If the shirt feels like a dish towel before it’s even printed, it’s going to feel like a burlap sack after the ink cures.
The data I actually tracked

I’m a bit obsessive, so I ran a test last year. I took six of the most popular blanks—Bella+Canvas 3001, Next Level 3600, AS Colour Staple, Gildan Hammer, Comfort Colors 1717, and a generic Hanes—and I washed them 22 times. I measured the length and width after every fifth wash.
- Bella+Canvas 3001: Shrank 4mm in length. Held its shape perfectly.
- Next Level 3600: Shrank nearly a full inch in length. It became a “dad shirt” real fast.
- AS Colour Staple: Zero measurable shrinkage. It’s spooky.
- Comfort Colors 1717: Lost a lot of color, but that’s supposedly the “vibe.”
The Bella+Canvas 3001 is the gold standard for a reason. It’s 4.2 oz (about 142 GSM), which is light but not see-through. I might be wrong about this, but I think the reason people complain about them being “thin” is just because they’re used to those thick, crusty shirts from 5K fun runs. Thin is good if the weave is tight.
I have an irrational hatred for Comfort Colors
I know people will disagree with me here. Every “aesthetic” brand on Instagram uses Comfort Colors 1717. They love that garment-dyed, lived-in look. I hate it. I think it looks like you found the shirt in a dumpster behind a Goodwill. The collar is always a little too loose, and the fabric is so heavy (6.1 oz) that it hangs off you like a wet blanket. If you’re doing a vintage 90s bootleg design, fine. Use it. But for anything else? It’s just sloppy. There, I said it. It’s a lazy choice for people who want to charge $45 for a shirt that feels old before you even buy it.

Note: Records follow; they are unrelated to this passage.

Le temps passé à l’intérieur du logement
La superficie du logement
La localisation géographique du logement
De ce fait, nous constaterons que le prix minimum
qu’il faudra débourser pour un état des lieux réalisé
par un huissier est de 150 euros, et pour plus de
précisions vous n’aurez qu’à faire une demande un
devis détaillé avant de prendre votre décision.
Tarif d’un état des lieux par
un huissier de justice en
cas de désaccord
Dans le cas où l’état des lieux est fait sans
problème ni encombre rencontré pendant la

Anyway, back to the stuff that actually works.
The part nobody talks about: The Neck
Nothing ruins a good print faster than a “bacon neck.” You know what I’m talking about—when the collar gets all wavy and stretched out after two wears. This usually happens because the manufacturer used cheap ribbing with no spandex.
If you want to check the quality of a blank, grab the collar and give it a firm tug. If it doesn’t snap back instantly, walk away. The AS Colour Staple Tee has the best neck in the game. It’s thick, it stays flat, and it makes the whole shirt look expensive even if the design is just a stupid meme you made in Canva. I used to think AS Colour was overhyped because they’re an Australian brand and shipping was a nightmare, but they’re legitimately better than anything else on the market right now.

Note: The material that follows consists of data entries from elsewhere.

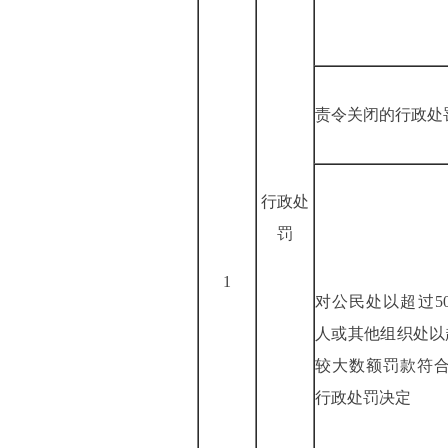
责令关闭的行政处
行政处
罚
1
对公民处以超过50
人或其他组织处以
较大数额罚款符
行政处罚决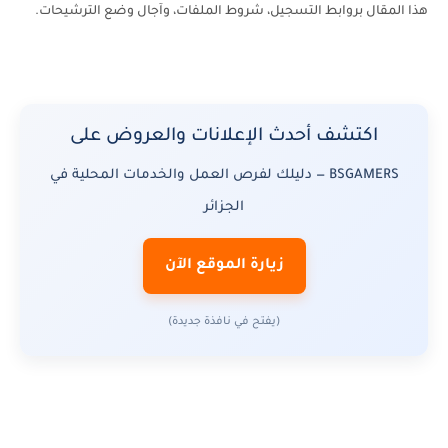
هذا المقال بروابط التسجيل، شروط الملفات، وآجال وضع الترشيحات.
اكتشف أحدث الإعلانات والعروض على
BSGAMERS — دليلك لفرص العمل والخدمات المحلية في
الجزائر
زيارة الموقع الآن
(يفتح في نافذة جديدة)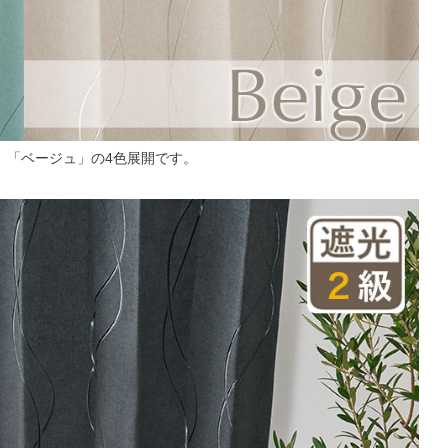
」「ベージュ」の4色展開です。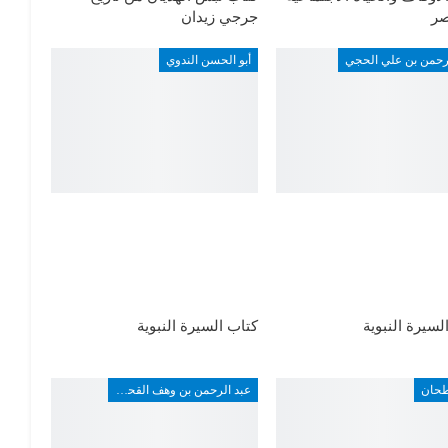
ر
جرجي زيدان
لرحمن بن علي الحجي
أبو الحسن الندوي
لسيرة النبوية
كتاب السيرة النبوية
طحان
عبد الرحمن بن وهف القحطاني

I’ve switched almost all my personal projects to them. They’re about $1.50 more per shirt than the Bella+Canvas, but I haven’t had a single person complain about the fit in three years. Not one.
A quick verdict for the lazy
If you’re staring at a wholesale catalog and your head is spinning, just do this:
- For the best overall balance: Bella+Canvas 3001. It fits everyone. It prints easy.

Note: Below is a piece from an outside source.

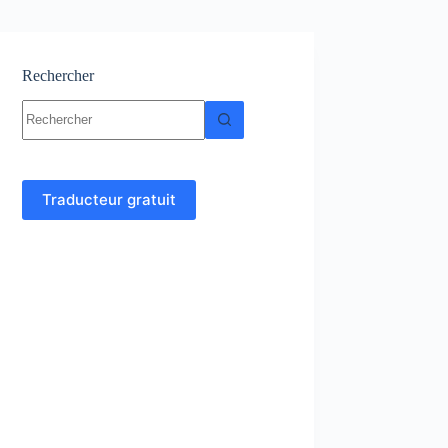
Rechercher
Aucun
résultat
Traducteur gratuit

- For a premium, “boutique” feel: AS Colour Staple (5001). The neck is incredible.
- For the heavy, streetwear look: Los Angeles Apparel 1801GD. It’s expensive, but it’s the only heavy shirt that doesn’t feel like garbage.
- For cheap promos you’re giving away for free: Next Level 3600. It’s better than Gildan, but barely.
That’s it. That’s the list.
I still have those 50 sandpaper shirts in a box in my garage. I can’t bring myself to throw them away because I paid for them, but I can’t give them away because I don’t want people to think that’s the kind of work I do. It’s a weird kind of purgatory. I guess the real lesson is that your art is only as good as the thing you put it on. If you’re going to spend hours on a design, don’t be cheap at the finish line.
Is it weird that I care this much about pieces of cotton? Maybe. But then again, we’re all just walking billboards for something. Might as well be a comfortable one.